Stephen Adam, The Linen Bleachers, 1878, stained glass (Reader note: Click on image to enlarge.)


        As noted on the very interesting and informative Maryhill Burgh Halls website:

        "A bleachworks was founded on Maryhill Road (the part then called New City Road) in 1855, but this was within the Glasgow City boundaries, and it engaged in chemical bleaching without bleachfields. There was a linen bleachfield at Dalsholm in the eighteenth century, but this was moved to the Vale of Leven in 1770.

        There was only one linen mill of any size in Glasgow by Adam’s time, at St Rollox and it didn’t use bleachfields either. It may have been a cotton bleachfield, for the Kelvindale Mills, but cotton was also bleached chemically by the 1870s. A possibility is that this is an historical image, relating to Maryhill’s pre-1870 past, a lapse from the pattern of the other panels, which show contemporary workplace situations. 

        These two women are spreading linen out to bleach in the sun. There were many bleachfields on open ground on the outskirts of Glasgow by the end of the 18th century. With the invention of bleaching powder in 1799 bleachfields began to disappear from the countryside around the city."
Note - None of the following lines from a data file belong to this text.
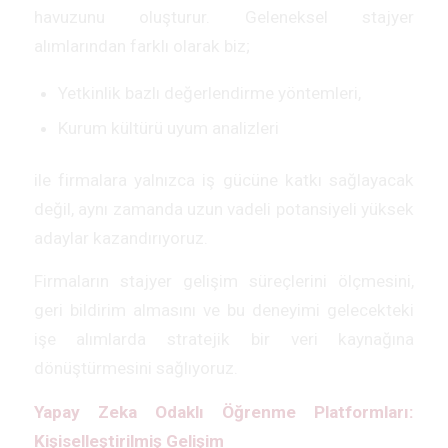
havuzunu oluşturur. Geleneksel stajyer
alımlarından farklı olarak biz;
Yetkinlik bazlı değerlendirme yöntemleri,
Kurum kültürü uyum analizleri
ile firmalara yalnızca iş gücüne katkı sağlayacak
değil, aynı zamanda uzun vadeli potansiyeli yüksek
adaylar kazandırıyoruz.
Firmaların stajyer gelişim süreçlerini ölçmesini,
geri bildirim almasını ve bu deneyimi gelecekteki
işe alımlarda stratejik bir veri kaynağına
dönüştürmesini sağlıyoruz.
Yapay Zeka Odaklı Öğrenme Platformları:
Kişiselleştirilmiş Gelişim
        As for "disaster tourists", that's entirely another, horrible kettle of fish.  As described by Wikipedia, "Disaster tourism is the act of traveling to a disaster area as a matter of curiosity.  The behavior can be a nuisance if it hinders rescue, relief and recovery operations."  Wikipedia adds, oddly but I suppose helpfully, "if not done because of pure curiosity, it can be catalogued as 'disaster learning'."

        I can easily see how in the past a person in Holland might venture to a beach to see the tragic, but highly unusual sight of a beached whale.  I recall one instance in my own childhood growing up near the seashore on Long Island in New York where I was taken to such a scene.  However, the photographs below of "disaster tourists" in Sleman, Yogyakarta in Java visiting the site of the 2010 Mount Merapi eruptions, which accompanied this Agence-France Presse article from February 7th, should give pause (at the very least) and provoke a strong reaction and rueful self-examination. (At least it does in me.)  That being said, and as the article observes, disaster tourism does support and possibly assist in reviving devastated local economies.  I suspect that "disaster tourism" (and perhaps the "disaster tourist gene") has always been around and that it's only recently that the media (and the tourism industry) has given it a name (which curiously makes its way into the press releases of august Dutch museums announcing important exhibitions of older national art by some of their greatest artists).  We ourselves visited the 9/11 World Trade Center site following the terrorist attack in 2001 (of course, we were New Yorkers; it was our city that was attacked), but thought of it more as an act of "bearing witness" to the tragedy that had occurred, rather than a frolic and detour to observe something that had no connection to us and would have no connection to us in the future. 

       As Alphonse Karr would say, "plus ça change, plus c'est la même chose".